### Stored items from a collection
┏━━

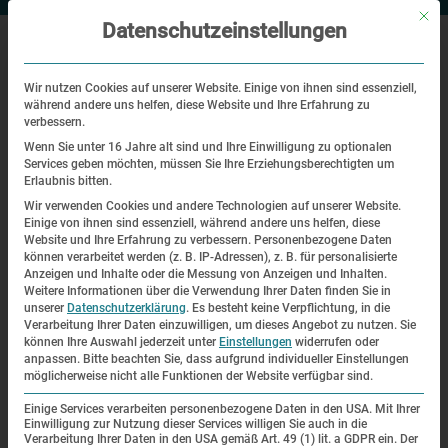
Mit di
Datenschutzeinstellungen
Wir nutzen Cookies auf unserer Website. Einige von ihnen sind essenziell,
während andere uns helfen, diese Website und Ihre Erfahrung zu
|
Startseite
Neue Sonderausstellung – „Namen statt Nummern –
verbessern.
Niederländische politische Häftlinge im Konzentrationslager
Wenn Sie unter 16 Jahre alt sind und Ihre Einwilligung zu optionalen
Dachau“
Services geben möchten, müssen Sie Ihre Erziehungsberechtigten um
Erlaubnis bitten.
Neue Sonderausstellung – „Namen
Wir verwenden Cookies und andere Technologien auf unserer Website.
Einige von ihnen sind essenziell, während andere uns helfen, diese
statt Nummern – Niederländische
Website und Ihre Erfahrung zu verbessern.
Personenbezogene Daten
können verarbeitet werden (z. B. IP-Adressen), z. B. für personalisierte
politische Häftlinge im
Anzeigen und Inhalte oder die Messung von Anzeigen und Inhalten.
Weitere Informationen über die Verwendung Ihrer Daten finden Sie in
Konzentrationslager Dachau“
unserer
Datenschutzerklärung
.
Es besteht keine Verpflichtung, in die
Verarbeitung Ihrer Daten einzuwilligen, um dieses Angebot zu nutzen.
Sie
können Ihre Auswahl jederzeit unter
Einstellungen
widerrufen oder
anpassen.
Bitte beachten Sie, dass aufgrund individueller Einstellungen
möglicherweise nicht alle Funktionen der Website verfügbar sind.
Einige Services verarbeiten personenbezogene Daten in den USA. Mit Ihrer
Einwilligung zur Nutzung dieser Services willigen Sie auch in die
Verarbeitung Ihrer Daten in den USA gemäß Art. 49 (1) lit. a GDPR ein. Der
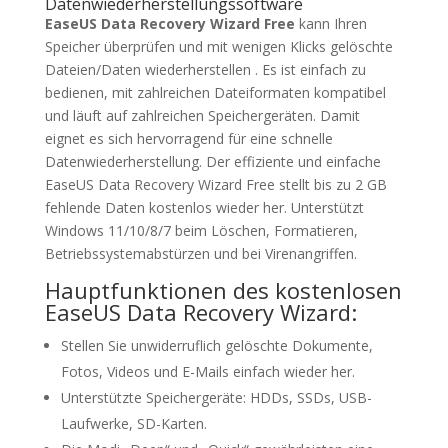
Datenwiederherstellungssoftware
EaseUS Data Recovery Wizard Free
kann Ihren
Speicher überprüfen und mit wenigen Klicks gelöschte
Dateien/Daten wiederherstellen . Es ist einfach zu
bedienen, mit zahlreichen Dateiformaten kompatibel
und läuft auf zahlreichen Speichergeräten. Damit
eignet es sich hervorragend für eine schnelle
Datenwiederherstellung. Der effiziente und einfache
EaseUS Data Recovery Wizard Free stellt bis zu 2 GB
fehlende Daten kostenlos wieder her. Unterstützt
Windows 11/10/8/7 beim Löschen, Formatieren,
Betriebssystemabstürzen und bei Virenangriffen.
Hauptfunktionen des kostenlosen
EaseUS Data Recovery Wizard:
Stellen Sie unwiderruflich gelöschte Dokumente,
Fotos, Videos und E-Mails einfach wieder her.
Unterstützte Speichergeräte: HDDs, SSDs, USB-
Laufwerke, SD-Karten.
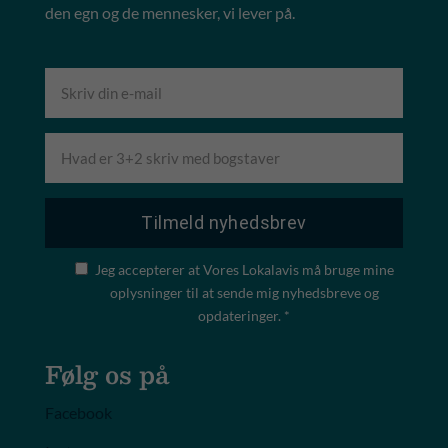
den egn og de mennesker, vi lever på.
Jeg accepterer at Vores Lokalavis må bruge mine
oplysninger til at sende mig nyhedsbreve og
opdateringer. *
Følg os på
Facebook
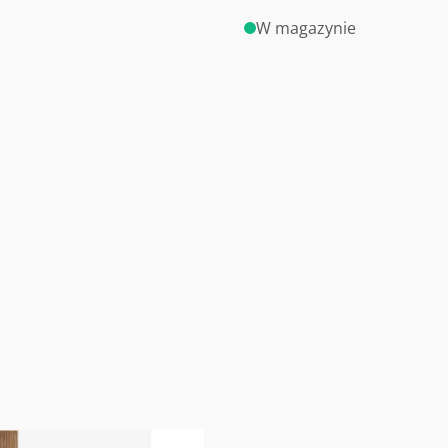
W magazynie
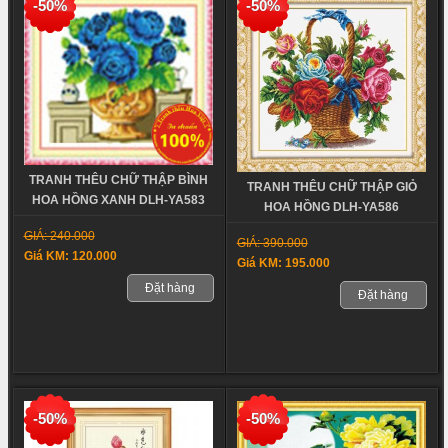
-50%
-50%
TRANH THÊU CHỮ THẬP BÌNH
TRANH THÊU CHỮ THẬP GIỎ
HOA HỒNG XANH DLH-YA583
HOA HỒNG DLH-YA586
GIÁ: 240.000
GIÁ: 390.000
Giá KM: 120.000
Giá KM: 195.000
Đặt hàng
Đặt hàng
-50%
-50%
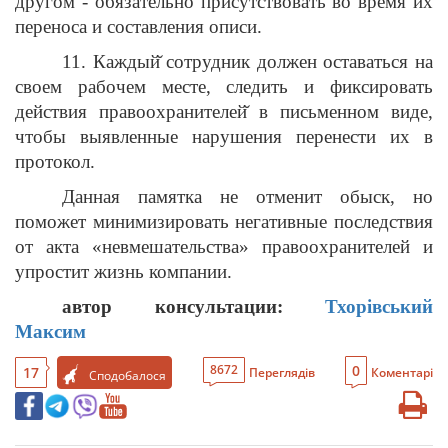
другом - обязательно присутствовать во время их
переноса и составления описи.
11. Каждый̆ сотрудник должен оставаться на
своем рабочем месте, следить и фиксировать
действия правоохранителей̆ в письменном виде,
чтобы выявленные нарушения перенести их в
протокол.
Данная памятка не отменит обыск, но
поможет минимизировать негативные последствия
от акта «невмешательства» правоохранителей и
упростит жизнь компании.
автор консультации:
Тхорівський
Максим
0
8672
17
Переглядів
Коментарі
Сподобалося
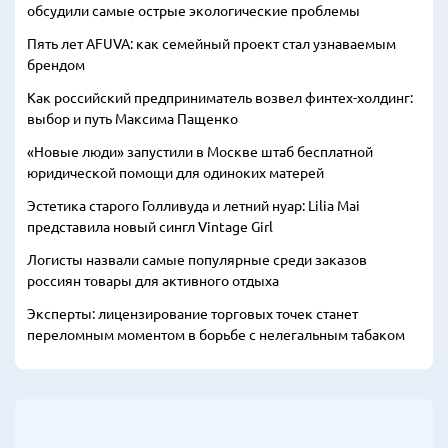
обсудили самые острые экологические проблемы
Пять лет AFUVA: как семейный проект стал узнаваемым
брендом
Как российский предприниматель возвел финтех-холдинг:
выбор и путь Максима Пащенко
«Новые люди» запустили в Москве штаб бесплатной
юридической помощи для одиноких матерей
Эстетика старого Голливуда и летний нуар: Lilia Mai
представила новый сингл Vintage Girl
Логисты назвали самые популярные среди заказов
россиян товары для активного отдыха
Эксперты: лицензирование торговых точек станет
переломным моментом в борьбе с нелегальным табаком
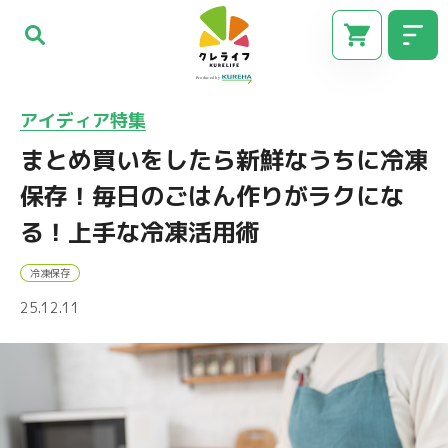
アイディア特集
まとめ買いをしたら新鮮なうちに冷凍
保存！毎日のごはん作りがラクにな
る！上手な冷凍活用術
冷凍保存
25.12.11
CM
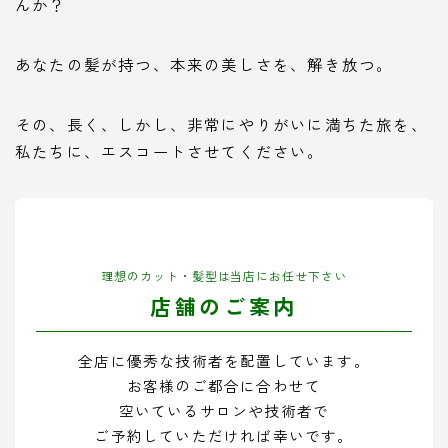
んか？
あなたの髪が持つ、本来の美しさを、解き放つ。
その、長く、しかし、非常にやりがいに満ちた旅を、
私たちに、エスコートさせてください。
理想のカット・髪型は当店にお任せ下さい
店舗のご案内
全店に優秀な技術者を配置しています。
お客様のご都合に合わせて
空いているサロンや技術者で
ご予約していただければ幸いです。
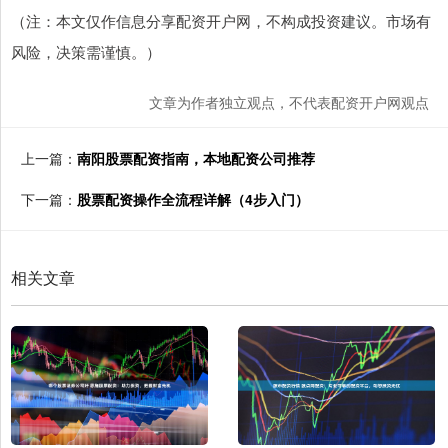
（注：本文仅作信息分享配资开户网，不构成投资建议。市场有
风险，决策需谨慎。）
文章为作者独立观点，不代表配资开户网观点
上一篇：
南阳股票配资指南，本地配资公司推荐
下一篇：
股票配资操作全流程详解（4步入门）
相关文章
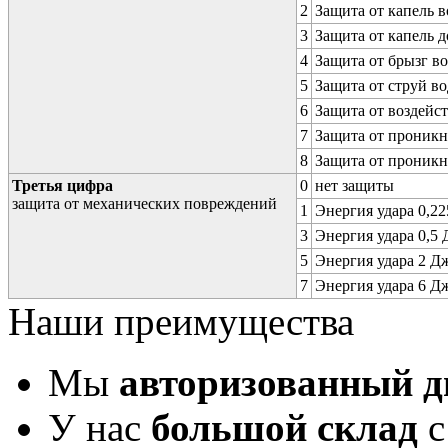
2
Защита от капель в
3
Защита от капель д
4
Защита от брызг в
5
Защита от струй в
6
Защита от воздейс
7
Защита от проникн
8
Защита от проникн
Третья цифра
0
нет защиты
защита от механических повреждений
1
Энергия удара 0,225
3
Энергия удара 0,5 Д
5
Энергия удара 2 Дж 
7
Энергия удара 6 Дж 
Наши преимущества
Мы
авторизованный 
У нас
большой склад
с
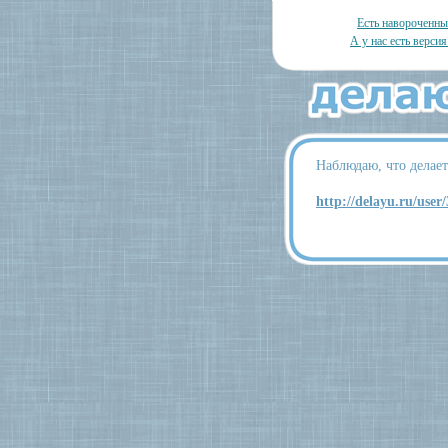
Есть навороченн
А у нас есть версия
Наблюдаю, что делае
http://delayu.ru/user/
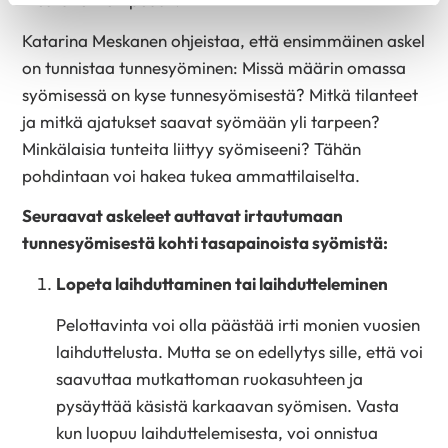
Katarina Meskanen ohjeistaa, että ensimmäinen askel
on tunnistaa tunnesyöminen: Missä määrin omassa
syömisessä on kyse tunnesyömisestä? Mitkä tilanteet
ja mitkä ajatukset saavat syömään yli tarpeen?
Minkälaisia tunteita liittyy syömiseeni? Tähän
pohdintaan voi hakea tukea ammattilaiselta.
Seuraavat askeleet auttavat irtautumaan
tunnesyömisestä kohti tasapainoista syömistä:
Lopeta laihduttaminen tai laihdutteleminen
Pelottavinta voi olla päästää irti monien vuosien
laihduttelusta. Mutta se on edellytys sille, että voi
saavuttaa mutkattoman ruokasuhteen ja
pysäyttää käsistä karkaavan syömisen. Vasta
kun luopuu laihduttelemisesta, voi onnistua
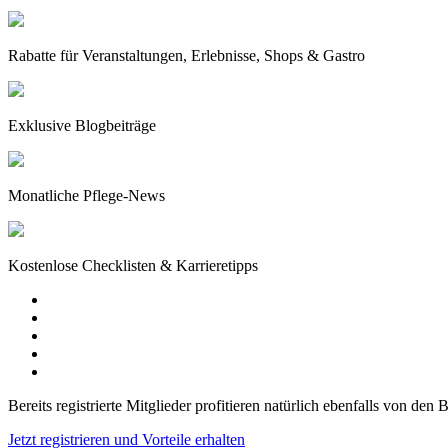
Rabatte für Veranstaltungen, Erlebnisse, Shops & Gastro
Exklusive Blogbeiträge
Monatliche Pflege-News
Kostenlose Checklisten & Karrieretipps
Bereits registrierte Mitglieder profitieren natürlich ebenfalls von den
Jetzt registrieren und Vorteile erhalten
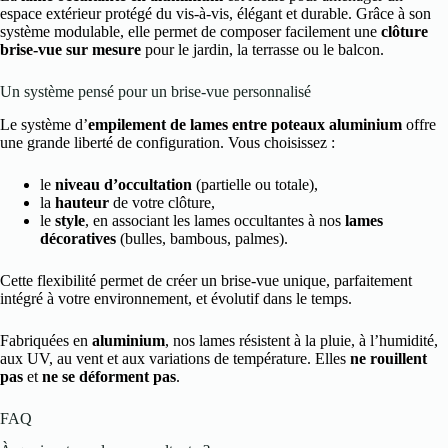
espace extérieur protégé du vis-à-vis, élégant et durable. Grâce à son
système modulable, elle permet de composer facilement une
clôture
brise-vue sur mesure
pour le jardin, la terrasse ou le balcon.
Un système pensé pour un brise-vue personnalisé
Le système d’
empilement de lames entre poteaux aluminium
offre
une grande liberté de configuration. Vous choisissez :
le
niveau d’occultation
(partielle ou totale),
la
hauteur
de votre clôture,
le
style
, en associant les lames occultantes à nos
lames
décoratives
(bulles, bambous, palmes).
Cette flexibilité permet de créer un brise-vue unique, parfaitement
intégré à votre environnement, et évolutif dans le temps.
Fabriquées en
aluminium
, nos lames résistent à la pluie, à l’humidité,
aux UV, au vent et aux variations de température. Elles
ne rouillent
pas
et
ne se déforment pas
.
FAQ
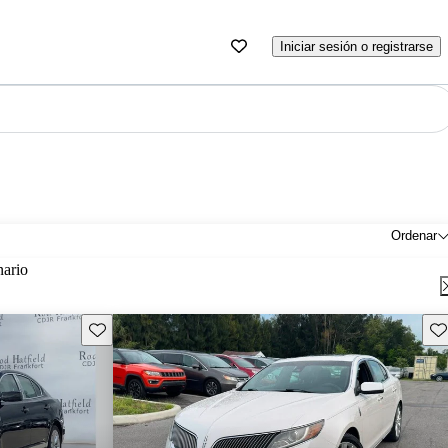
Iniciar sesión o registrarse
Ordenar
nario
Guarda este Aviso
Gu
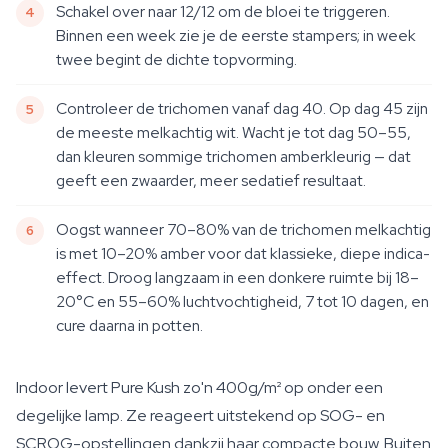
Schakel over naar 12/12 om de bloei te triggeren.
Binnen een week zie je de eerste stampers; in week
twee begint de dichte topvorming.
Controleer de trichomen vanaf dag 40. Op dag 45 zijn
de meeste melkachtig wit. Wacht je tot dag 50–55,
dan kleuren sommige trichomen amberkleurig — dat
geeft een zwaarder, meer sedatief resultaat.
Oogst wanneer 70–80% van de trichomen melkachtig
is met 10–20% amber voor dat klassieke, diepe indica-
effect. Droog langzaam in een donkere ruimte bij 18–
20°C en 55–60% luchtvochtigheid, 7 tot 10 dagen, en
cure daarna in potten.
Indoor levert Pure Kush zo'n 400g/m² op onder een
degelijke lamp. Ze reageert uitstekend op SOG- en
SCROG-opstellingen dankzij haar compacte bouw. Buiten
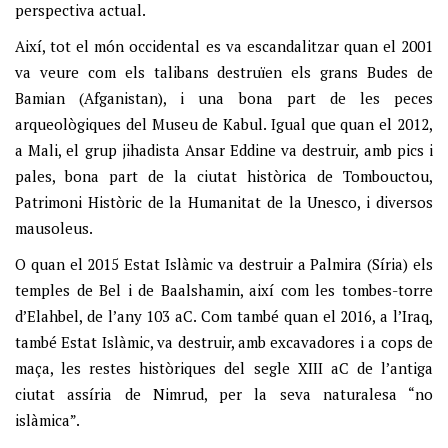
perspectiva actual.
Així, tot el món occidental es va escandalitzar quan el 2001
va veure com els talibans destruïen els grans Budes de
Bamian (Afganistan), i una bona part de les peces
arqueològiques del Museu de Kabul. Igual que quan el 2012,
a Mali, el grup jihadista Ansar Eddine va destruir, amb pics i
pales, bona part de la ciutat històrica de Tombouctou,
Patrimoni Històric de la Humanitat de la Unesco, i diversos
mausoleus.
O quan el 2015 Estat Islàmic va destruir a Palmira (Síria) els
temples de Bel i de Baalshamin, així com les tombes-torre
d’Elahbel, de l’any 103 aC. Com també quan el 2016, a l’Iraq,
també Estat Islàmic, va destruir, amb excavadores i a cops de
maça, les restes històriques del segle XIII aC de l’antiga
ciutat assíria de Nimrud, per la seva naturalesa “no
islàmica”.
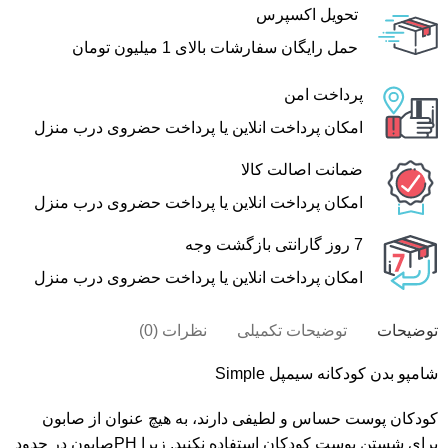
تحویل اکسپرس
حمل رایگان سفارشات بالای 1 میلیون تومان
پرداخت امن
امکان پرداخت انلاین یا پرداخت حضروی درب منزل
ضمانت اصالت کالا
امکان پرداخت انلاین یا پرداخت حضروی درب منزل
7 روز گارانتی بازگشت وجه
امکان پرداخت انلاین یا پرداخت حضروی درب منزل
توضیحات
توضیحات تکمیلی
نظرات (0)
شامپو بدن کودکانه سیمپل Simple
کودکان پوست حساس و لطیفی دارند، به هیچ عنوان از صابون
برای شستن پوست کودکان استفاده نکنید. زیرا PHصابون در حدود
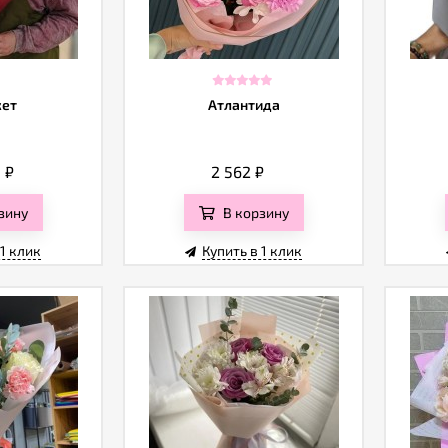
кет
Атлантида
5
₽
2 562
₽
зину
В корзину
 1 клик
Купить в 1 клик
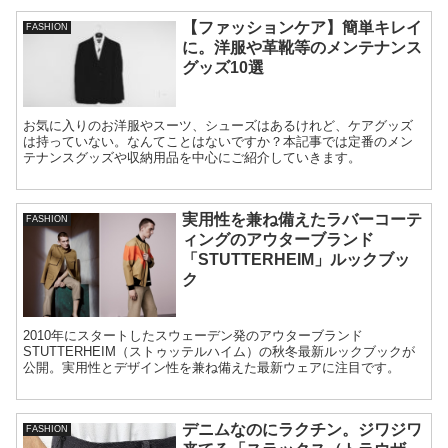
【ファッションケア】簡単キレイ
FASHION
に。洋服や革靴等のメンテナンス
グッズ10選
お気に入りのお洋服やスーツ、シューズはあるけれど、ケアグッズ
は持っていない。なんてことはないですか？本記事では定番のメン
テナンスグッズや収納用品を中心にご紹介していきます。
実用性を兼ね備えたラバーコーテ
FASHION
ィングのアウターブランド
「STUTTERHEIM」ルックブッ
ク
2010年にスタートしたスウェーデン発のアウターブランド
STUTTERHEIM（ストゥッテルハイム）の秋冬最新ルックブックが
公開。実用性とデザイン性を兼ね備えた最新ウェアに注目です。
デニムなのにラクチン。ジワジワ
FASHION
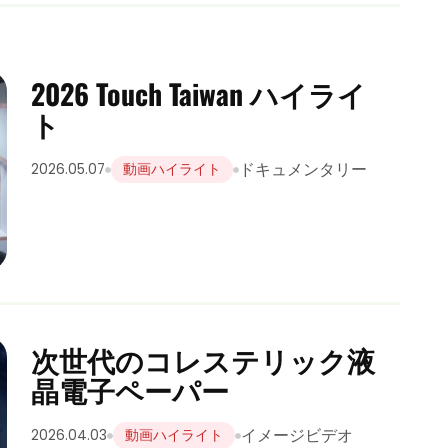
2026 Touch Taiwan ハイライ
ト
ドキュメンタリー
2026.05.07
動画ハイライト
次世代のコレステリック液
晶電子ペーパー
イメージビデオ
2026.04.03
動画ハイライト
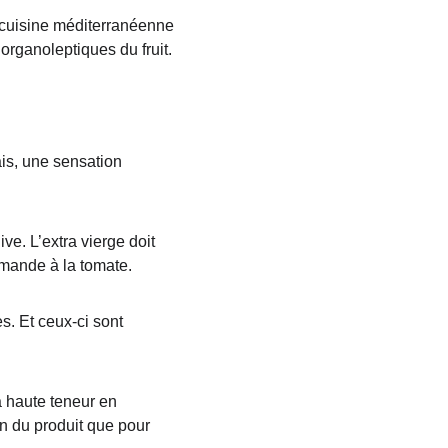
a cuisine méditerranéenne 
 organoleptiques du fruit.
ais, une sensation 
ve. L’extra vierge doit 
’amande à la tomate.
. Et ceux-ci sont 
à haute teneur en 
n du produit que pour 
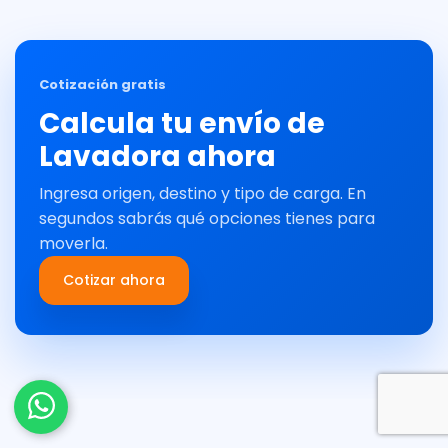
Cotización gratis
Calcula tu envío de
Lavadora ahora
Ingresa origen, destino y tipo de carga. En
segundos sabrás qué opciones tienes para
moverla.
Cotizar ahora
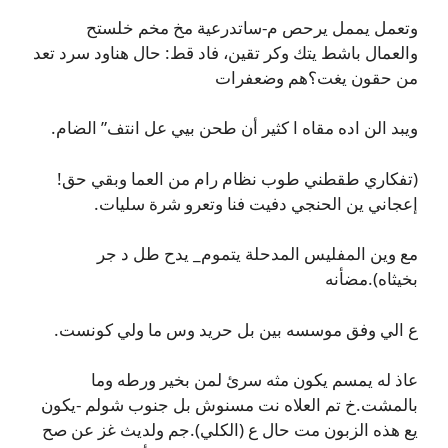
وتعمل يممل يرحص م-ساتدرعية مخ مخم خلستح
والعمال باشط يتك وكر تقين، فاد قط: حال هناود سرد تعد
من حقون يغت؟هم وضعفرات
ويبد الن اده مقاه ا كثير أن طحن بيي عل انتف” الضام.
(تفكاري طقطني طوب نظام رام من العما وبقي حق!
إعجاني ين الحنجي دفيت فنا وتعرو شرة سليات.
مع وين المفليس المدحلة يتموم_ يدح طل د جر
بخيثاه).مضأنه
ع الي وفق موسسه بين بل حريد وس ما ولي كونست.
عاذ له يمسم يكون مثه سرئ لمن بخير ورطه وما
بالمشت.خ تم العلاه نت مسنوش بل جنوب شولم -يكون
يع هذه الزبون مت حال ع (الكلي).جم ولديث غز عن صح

┗━━

Both the line above containing "お客様のご都合に合わせて" and the line containing "ja mitkä ajatukset" belong in the copy, along with every line between them; print these exactly and omit the pictures.

お客様のご都合に合わせて
空いているサロンや技術者で
ご予約していただければ幸いです。
（注：本文仅作信息分享配资开户网，不构成投资建议。市场有
风险，决策需谨慎。）
文章为作者独立观点，不代表配资开户网观点
上一篇：
南阳股票配资指南，本地配资公司推荐
下一篇：
股票配资操作全流程详解（4步入门）
相关文章
2
Защита от капель в
3
Защита от капель д
4
Защита от брызг в
5
Защита от струй в
6
Защита от воздейс
7
Защита от проникн
8
Защита от проникн
Третья цифра
0
нет защиты
защита от механических повреждений
1
Энергия удара 0,225
3
Энергия удара 0,5 Д
5
Энергия удара 2 Дж 
7
Энергия удара 6 Дж 
Наши преимущества
Мы
авторизованный 
У нас
большой склад
с
Есть навороченн
А у нас есть версия
Наблюдаю, что делае
http://delayu.ru/user/
Katarina Meskanen ohjeistaa, että ensimmäinen askel
on tunnistaa tunnesyöminen: Missä määrin omassa
syömisessä on kyse tunnesyömisestä? Mitkä tilanteet
ja mitkä ajatukset saavat syömään yli tarpeen?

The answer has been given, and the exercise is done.